One interesting thing as the calendar flips to July, 1972: all five Watergate burglars remain in jail and haven’t yet bonded out. And E. Howard Hunt is furious about that.

Throughout the shoddy planning stages of this operation (and others), G. Gordon Liddy assured Hunt and his compatriots that they were working for the President, and that if they were ever to be jailed, they should shut up and wait for assistance from on high. “We’ll get the same treatment the Agency guys get,” assures Liddy. Full legal aid; financial help for the families; strings pulled; pardons if needed.

But none of that is happening yet, and Howard Hunt has hired his own criminal defense lawyer and is thinking about contacting the FBI and rolling over. What Hunt doesn’t know is that money has been approved – direct from the White House, in that June 23 Oval Office meeting – and is on the way.

John Dean’s been assigned that particular bit, and he is not only rounding up the money, but also trying to find the most circumspect, secret way to deliver it. Dean decides to use a fringe-y character named Tony Ulasewicz to be his point man on disbursement of funds. Ulasewicz is a former cop and current private detective who’s done a ton of dirty work for the White House, including being their point man on digging up dirt on Chappaquiddick.

Ulasewicz, after making some surreptitious phone calls (he’ll always use a revolving set of pay phones; in fact he’ll use so many pay phones that he’ll start carrying around one of those old bus driver change-making things.) He discovers that Howard Hunt’s wife, Dorothy, is in regular contact with the wives of the jailed burglars. She’ll be the point for getting the money turned around.

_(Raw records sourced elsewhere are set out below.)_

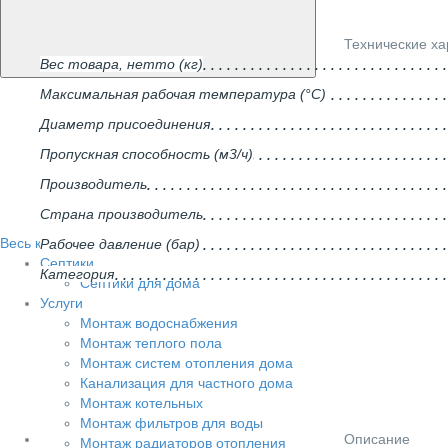
Технические ха
Вес товара, нетто (кг)
Максимальная рабочая температура (°С)
Диаметр присоединения
Пропускная способность (м3/ч)
Производитель
Страна производитель
Весь каталог
Рабочее давление (бар)
Септики
Категория
Септики для дома
Услуги
Монтаж водоснабжения
Монтаж теплого пола
Монтаж систем отопления дома
Канализация для частного дома
Монтаж котельных
Монтаж фильтров для воды
Описание
Монтаж радиаторов отопления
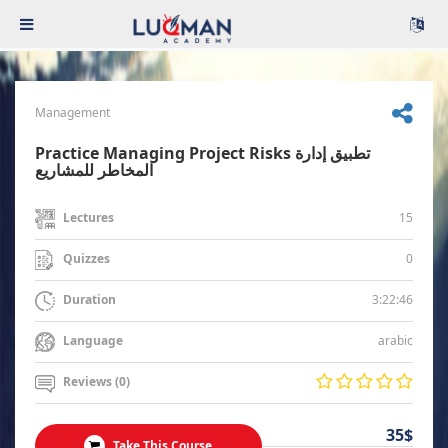
Management
Practice Managing Project Risks تطبيق إدارة
المخاطر للمشاريع
15
Lectures
0
Quizzes
3:22:46
Duration
arabic
Language
Reviews (0)
35$
Take This Course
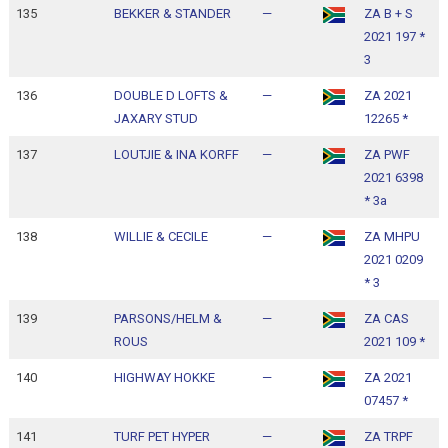
135
BEKKER & STANDER
—
ZA B + S
1
2021 197 *
1
3
136
DOUBLE D LOFTS &
—
ZA 2021
1
JAXARY STUD
12265 *
1
137
LOUTJIE & INA KORFF
—
ZA PWF
1
2021 6398
1
* 3a
138
WILLIE & CECILE
—
ZA MHPU
1
2021 0209
1
* 3
139
PARSONS/HELM &
—
ZA CAS
1
ROUS
2021 109 *
1
140
HIGHWAY HOKKE
—
ZA 2021
1
07457 *
1
141
TURF PET HYPER
—
ZA TRPF
1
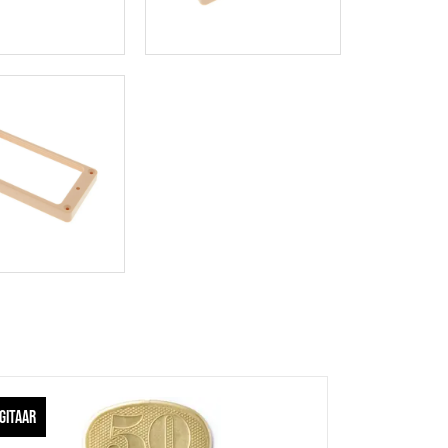
GITAAR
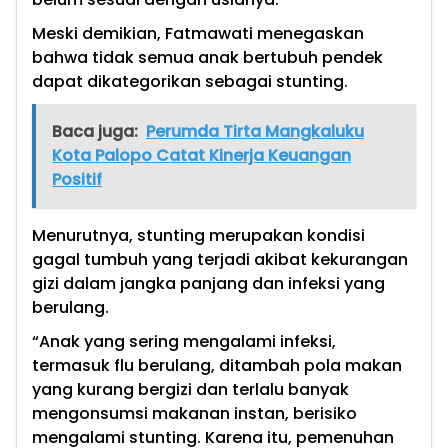
Meski demikian, Fatmawati menegaskan
bahwa tidak semua anak bertubuh pendek
dapat dikategorikan sebagai stunting.
Baca juga:
Perumda Tirta Mangkaluku
Kota Palopo Catat Kinerja Keuangan
Positif
Menurutnya, stunting merupakan kondisi
gagal tumbuh yang terjadi akibat kekurangan
gizi dalam jangka panjang dan infeksi yang
berulang.
“Anak yang sering mengalami infeksi,
termasuk flu berulang, ditambah pola makan
yang kurang bergizi dan terlalu banyak
mengonsumsi makanan instan, berisiko
mengalami stunting. Karena itu, pemenuhan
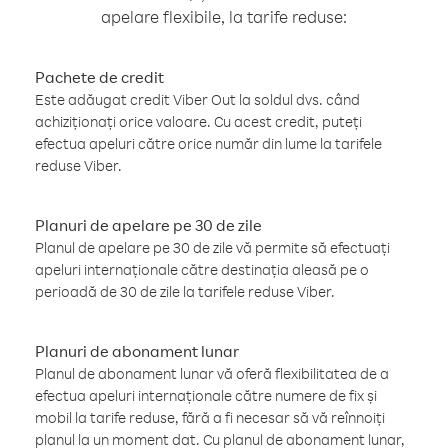
apelare flexibile, la tarife reduse:
Pachete de credit
Este adăugat credit Viber Out la soldul dvs. când
achiziționați orice valoare. Cu acest credit, puteți
efectua apeluri către orice număr din lume la tarifele
reduse Viber.
Planuri de apelare pe 30 de zile
Planul de apelare pe 30 de zile vă permite să efectuați
apeluri internaționale către destinația aleasă pe o
perioadă de 30 de zile la tarifele reduse Viber.
Planuri de abonament lunar
Planul de abonament lunar vă oferă flexibilitatea de a
efectua apeluri internaționale către numere de fix și
mobil la tarife reduse, fără a fi necesar să vă reînnoiți
planul la un moment dat. Cu planul de abonament lunar,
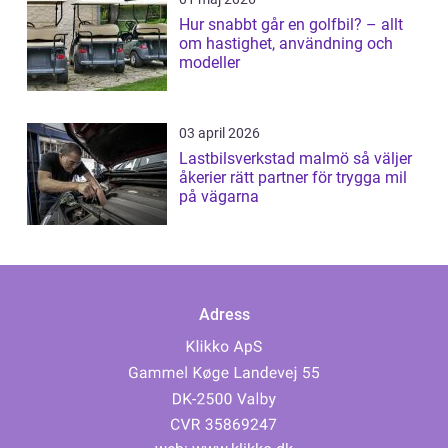
Hur snabbt går en golfbil? – allt
om hastighet, användning och
modeller
03 april 2026
Lastbilsverkstad malmö så väljer
åkerier rätt partner för trygga mil
på vägarna
Adress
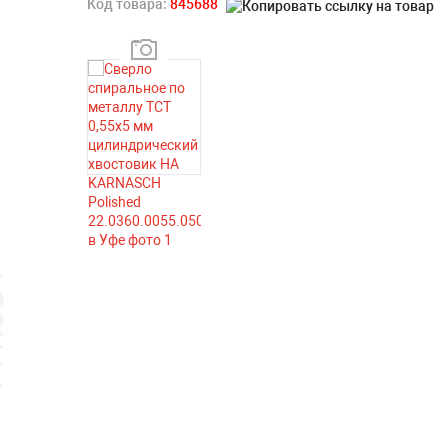
Код товара:
845688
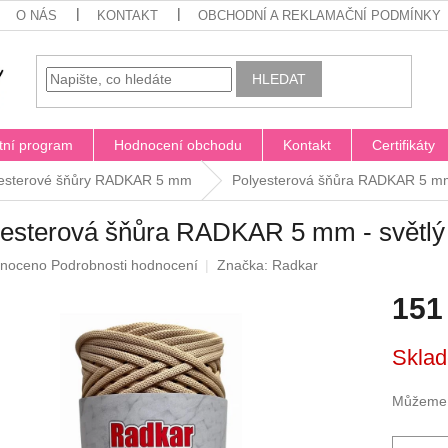
O NÁS
KONTAKT
OBCHODNÍ A REKLAMAČNÍ PODMÍNKY
HLEDAT
tní program
Hodnocení obchodu
Kontakt
Certifikáty
esterové šňůry RADKAR 5 mm
Polyesterová šňůra RADKAR 5 mm 
yesterová šňůra RADKAR 5 mm - světlý
né
noceno
Podrobnosti hodnocení
Značka:
Radkar
ení
151
u
Měrná
Sklad
cena:
ek.
Můžeme d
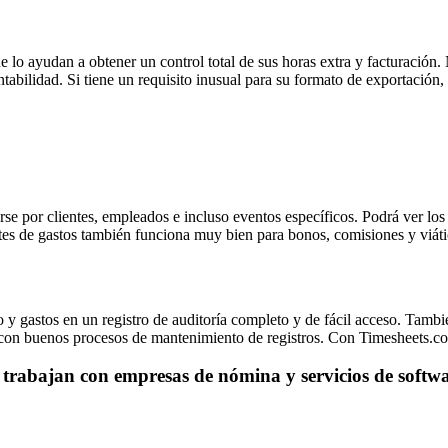
 lo ayudan a obtener un control total de sus horas extra y facturación
tabilidad. Si tiene un requisito inusual para su formato de exportació
e por clientes, empleados e incluso eventos específicos. Podrá ver los
ortes de gastos también funciona muy bien para bonos, comisiones y viáti
y gastos en un registro de auditoría completo y de fácil acceso. Tambi
a con buenos procesos de mantenimiento de registros. Con Timesheets.
 trabajan con empresas de nómina y servicios de softwa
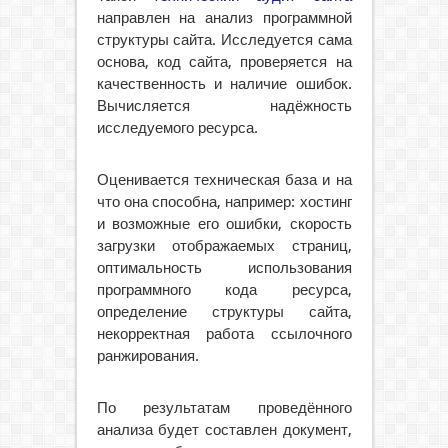
направлен на анализ программной
структуры сайта. Исследуется сама
основа, код сайта, проверяется на
качественность и наличие ошибок.
Вычисляется надёжность
исследуемого ресурса.
Оценивается техническая база и на
что она способна, например: хостинг
и возможные его ошибки, скорость
загрузки отображаемых страниц,
оптимальность использования
программного кода ресурса,
определение структуры сайта,
некорректная работа ссылочного
ранжирования.
По результатам проведённого
анализа будет составлен документ,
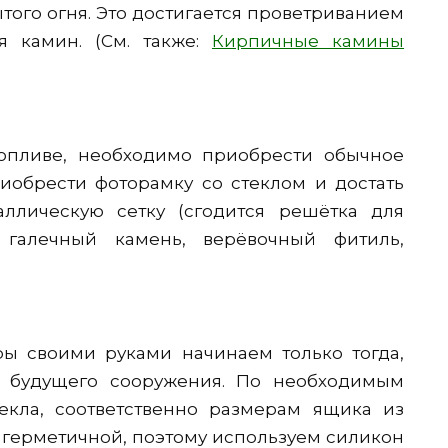
ого огня. Это достигается проветриванием
я камин. (См. также:
Кирпичные камины
опливе, необходимо приобрести обычное
иобрести фоторамку со стеклом и достать
таллическую сетку (сгодится решётка для
 галечный камень, верёвочный фитиль,
ы своими руками начинаем только тогда,
 будущего сооружения. По необходимым
екла, соответственно размерам ящика из
 герметичной, поэтому используем силикон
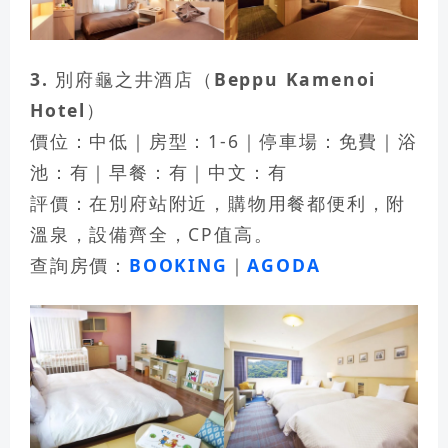
3. 別府龜之井酒店（Beppu Kamenoi
Hotel）
價位：中低｜房型：1-6｜停車場：免費｜浴
池：有｜早餐：有｜中文：有
評價：在別府站附近，購物用餐都便利，附
溫泉，設備齊全，CP值高。
查詢房價：
BOOKING
｜
AGODA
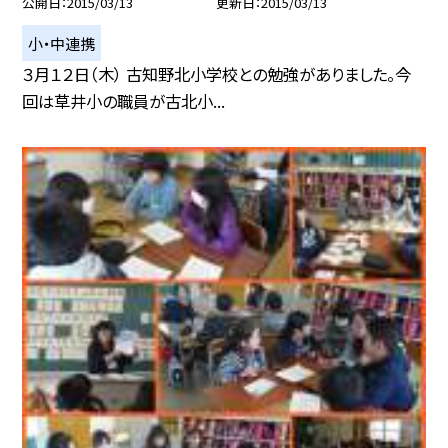
公開日
2015/03/13
更新日
2015/03/13
小・中連携
３月１２日（木） 古知野北小学校との勉強がありました。今
回は草井小の職員が古北小...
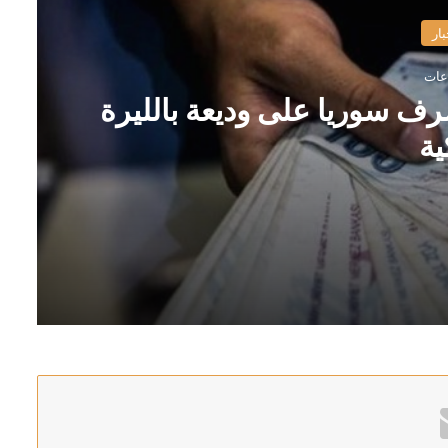
بار
رف سوريا على وديعة بالليرة
ية
ة التركية
غاز الطبيعي بميناء دمياط بمصر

The five now also have an actual criminal defense lawyer, and not Douglas Caddy who wanted nothing to do with the case (in fact, Caddy told his and Hunt’s mutual bosses at the Robert Mullen Company about this, and the Mullen Company subsequently relieved Hunt of his duties there.) All five burglars are now represented (by the same lawyer at this point), and after Dorothy Hunt delivers the first cash from Ulasewicz and Dean (literally bundled hundreds and twenties in brown paper bags), they’re finally free on bail shortly after the July 4 celebrations.

But the five men and their families need money. They’re un-hireable, and no longer able to pull CREEP paychecks. In a memorable phone call in the first week of July, Ulasewicz tells Dorothy Hunt to find out from all the families what they’d estimate their individual monetary needs for a given month might be, and to get back to him.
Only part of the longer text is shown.